What i think about prefetching is that it starts a thread to fetch data into the queue at the beginning. Afterwards during each step, the data layer only need to read data from the queue.
But i am confused after reading the "base_data_layer.cpp".
template <typename Dtype>
void BasePrefetchingDataLayer<Dtype>::Forward_gpu( const vector<Blob<Dtype>*>& bottom, const vector<Blob<Dtype>*>& top)
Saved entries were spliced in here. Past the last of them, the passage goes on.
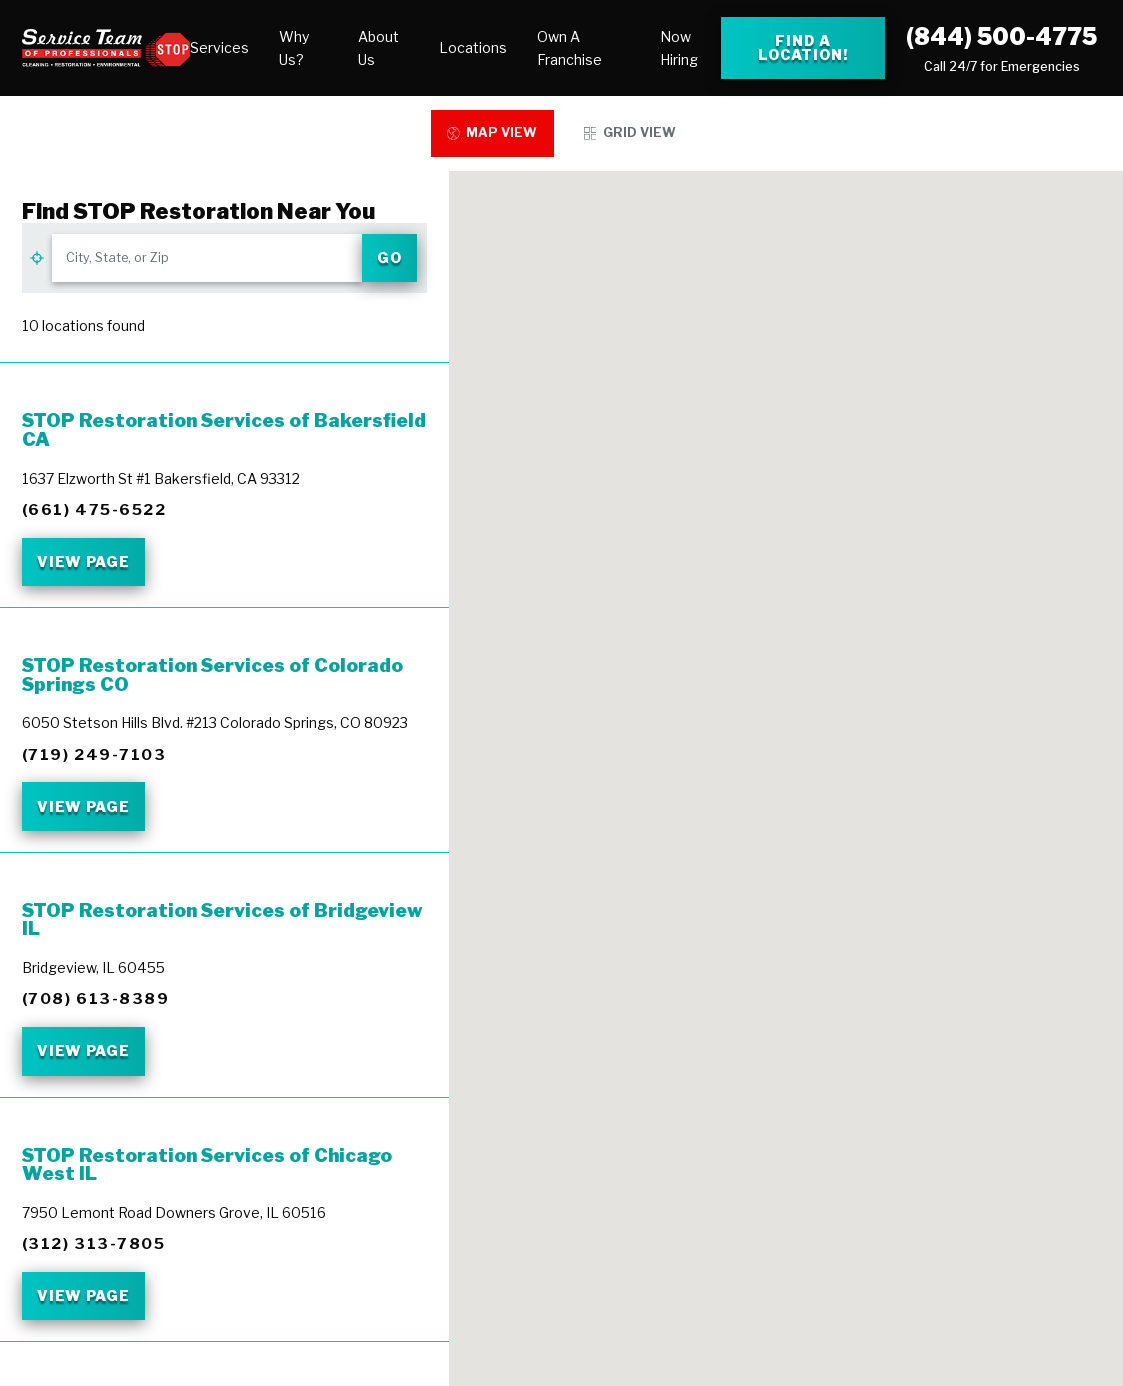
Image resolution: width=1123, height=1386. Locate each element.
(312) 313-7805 (94, 1243)
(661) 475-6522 (94, 509)
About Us (378, 48)
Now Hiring (679, 48)
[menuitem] (219, 47)
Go (389, 257)
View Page (84, 561)
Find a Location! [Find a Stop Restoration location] (803, 47)
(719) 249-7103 (94, 754)
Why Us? (294, 48)
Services (219, 47)
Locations (473, 47)
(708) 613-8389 (96, 998)
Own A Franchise (569, 48)
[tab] (493, 133)
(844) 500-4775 (1001, 36)
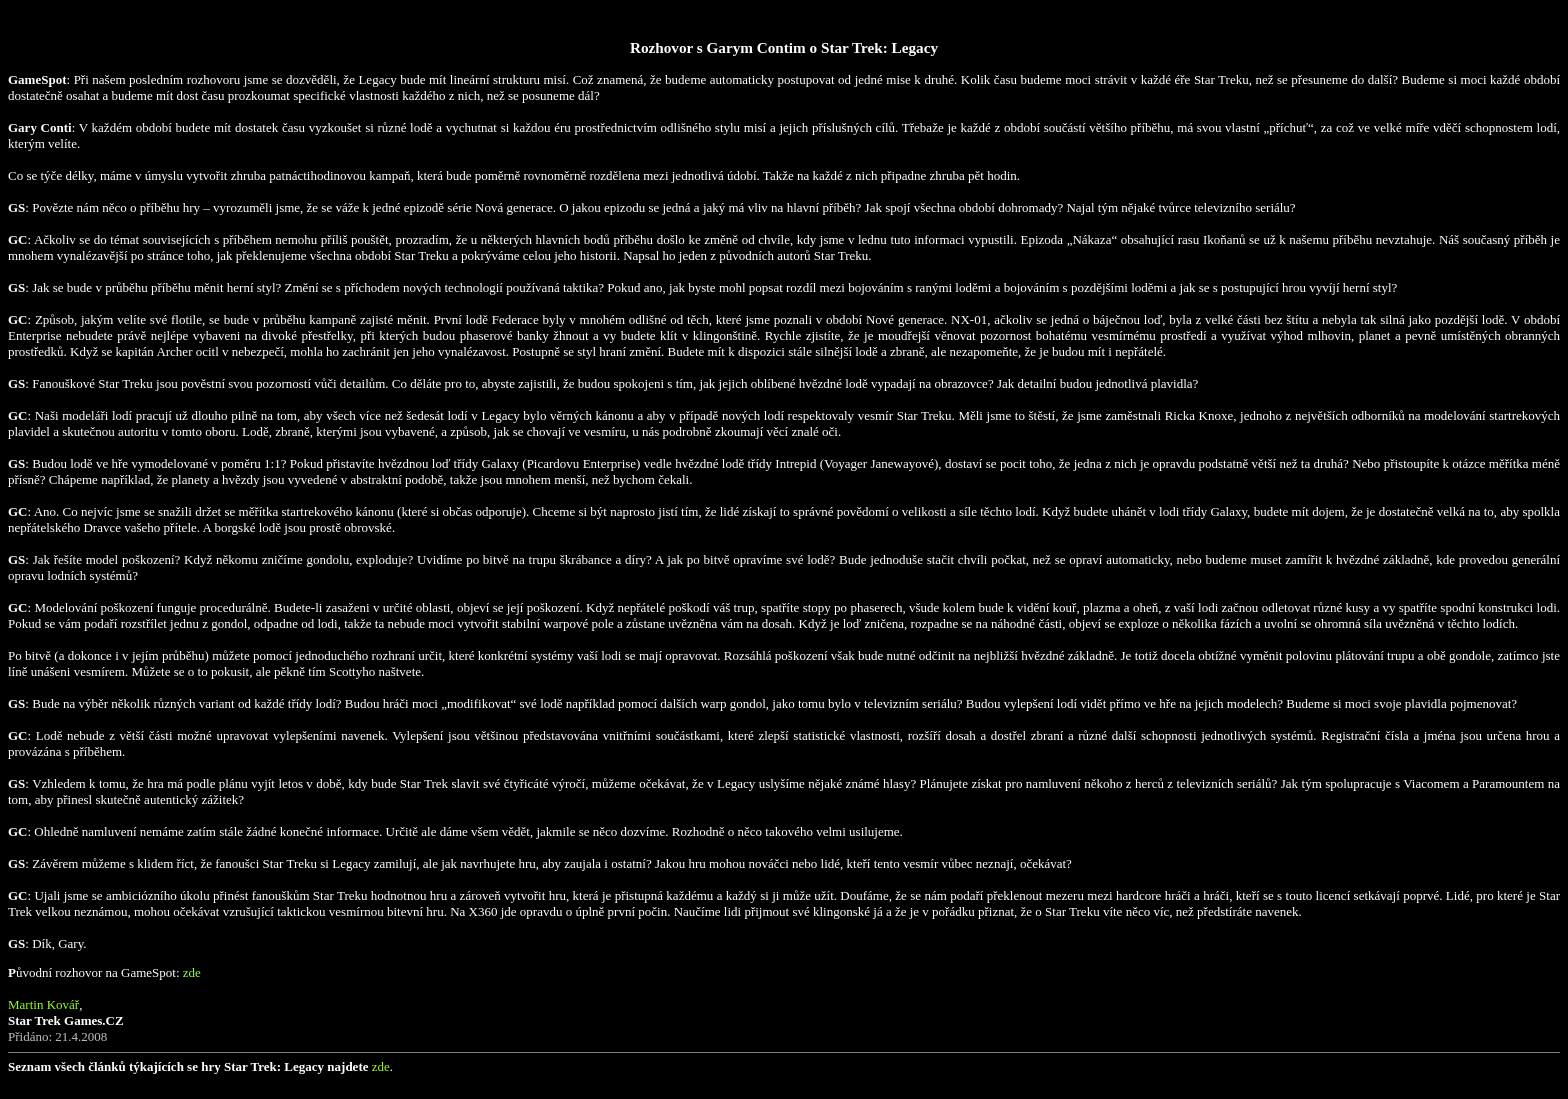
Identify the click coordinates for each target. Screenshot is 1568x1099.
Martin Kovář (43, 1004)
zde (192, 972)
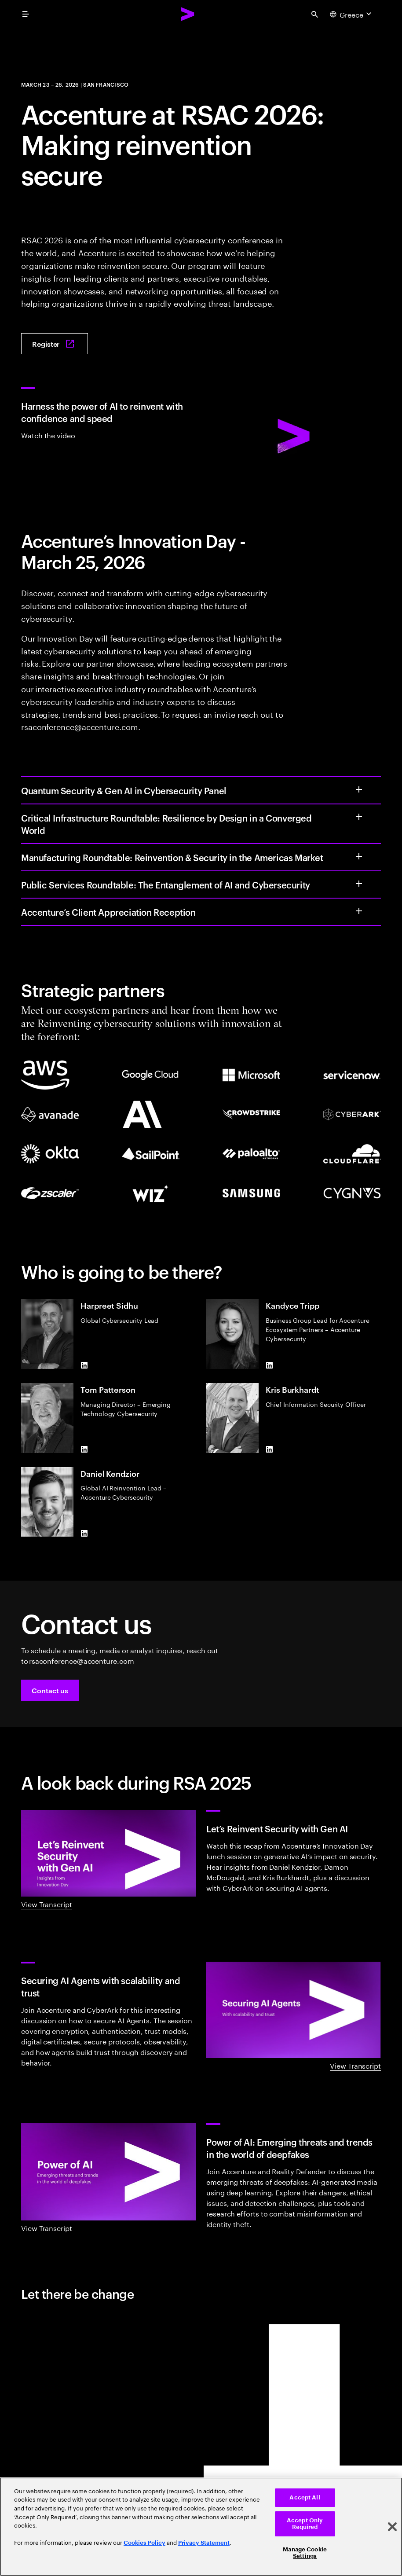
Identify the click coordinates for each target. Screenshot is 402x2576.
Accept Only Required (305, 2523)
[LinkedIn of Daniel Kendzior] (84, 1533)
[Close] (392, 2526)
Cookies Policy (144, 2543)
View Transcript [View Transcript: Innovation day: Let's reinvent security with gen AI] (46, 1903)
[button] (50, 1690)
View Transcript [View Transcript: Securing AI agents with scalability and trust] (355, 2065)
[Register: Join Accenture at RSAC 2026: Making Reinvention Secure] (54, 343)
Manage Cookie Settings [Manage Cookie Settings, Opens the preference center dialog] (305, 2553)
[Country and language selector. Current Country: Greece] (351, 14)
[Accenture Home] (187, 14)
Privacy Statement (204, 2543)
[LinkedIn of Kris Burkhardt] (269, 1449)
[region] (201, 2526)
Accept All (304, 2497)
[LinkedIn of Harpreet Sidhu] (84, 1365)
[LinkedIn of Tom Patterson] (84, 1449)
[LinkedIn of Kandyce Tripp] (269, 1365)
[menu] (25, 14)
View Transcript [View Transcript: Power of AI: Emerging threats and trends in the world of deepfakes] (46, 2227)
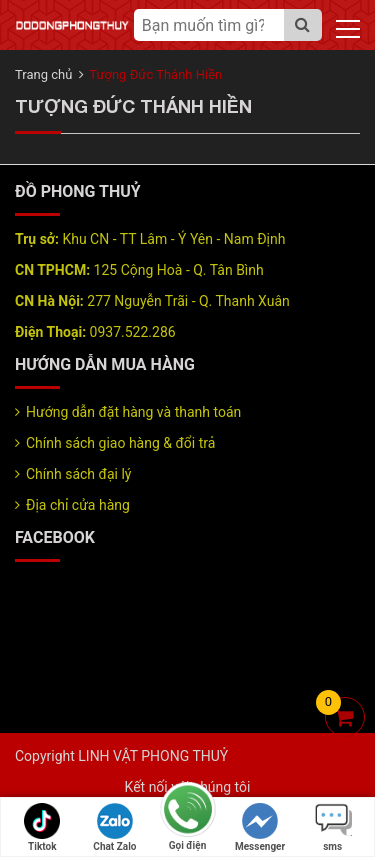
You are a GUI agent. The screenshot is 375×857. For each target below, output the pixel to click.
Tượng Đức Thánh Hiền (155, 74)
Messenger (260, 827)
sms (333, 827)
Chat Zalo (114, 827)
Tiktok (42, 827)
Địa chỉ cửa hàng (78, 505)
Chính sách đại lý (78, 474)
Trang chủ (43, 74)
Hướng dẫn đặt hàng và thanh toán (133, 412)
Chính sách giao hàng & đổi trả (120, 443)
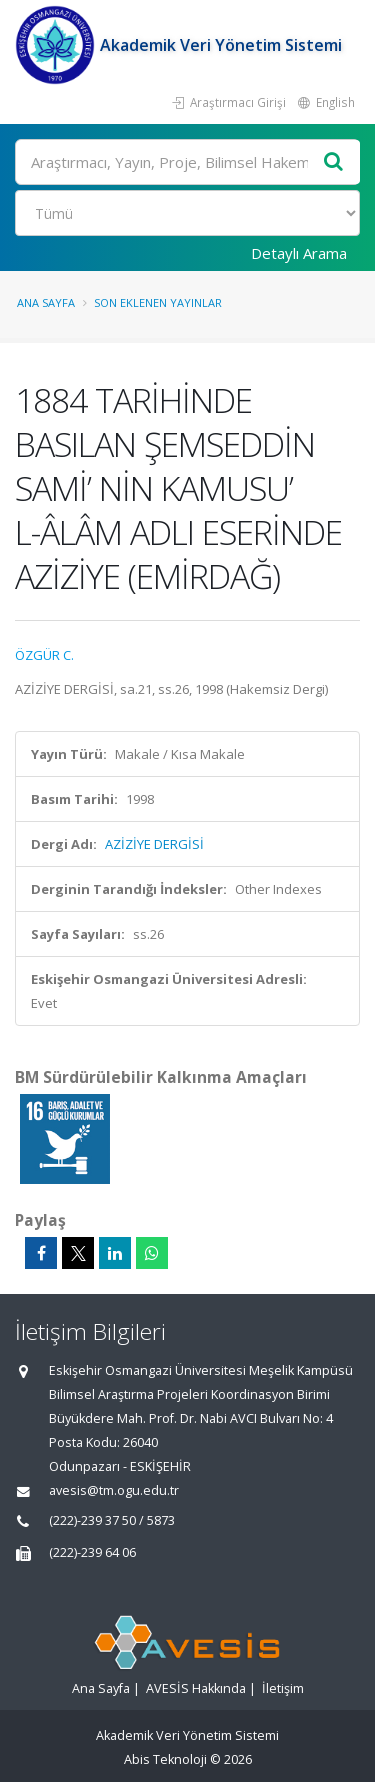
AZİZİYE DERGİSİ (154, 844)
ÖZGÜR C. (44, 655)
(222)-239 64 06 (92, 1552)
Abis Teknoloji (165, 1759)
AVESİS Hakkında (196, 1688)
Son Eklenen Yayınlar (158, 302)
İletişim (283, 1688)
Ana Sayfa (46, 302)
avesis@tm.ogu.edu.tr (114, 1490)
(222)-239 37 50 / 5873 (112, 1520)
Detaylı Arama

{ // First, join the thread
JoinPrefetchThread();
// Reshape to loaded data. top[0]->ReshapeLike(this->prefetch_data_);
// Copy the data caffe_copy(prefetch_data_.count(), prefetch_data_.cpu_data(), top[0]->mutable_gpu_data());
if (this->output_labels_)
{
// Reshape to loaded labels. top[1]->ReshapeLike(prefetch_label_);
// Copy the labels. caffe_copy(prefetch_label_.count(), prefetch_label_.cpu_data(), top[1]->mutable_gpu_data());
}
#ifdef USE_MPI
//advance (all_rank - (my_rank+1)) mini-batches to be ready for next run
BaseDataLayer<Dtype>::OffsetCursor(top[0]->num() * (Caffe::MPI_all_rank() - 1));
#endif
// Start a new prefetch thread
CreatePrefetchThread(); }
Seems in every call to the "net.forward", the datalayer run the "JoinPrefetchThread();" which blocks main thread and read a batch data from the disk.
If this is the case, then how this be considered "prefecthing"? I think we should read from a queue that is simultanously be feeded with another thread?
Can anyone shed some light on where i undersand wrong? I appreciate a lot!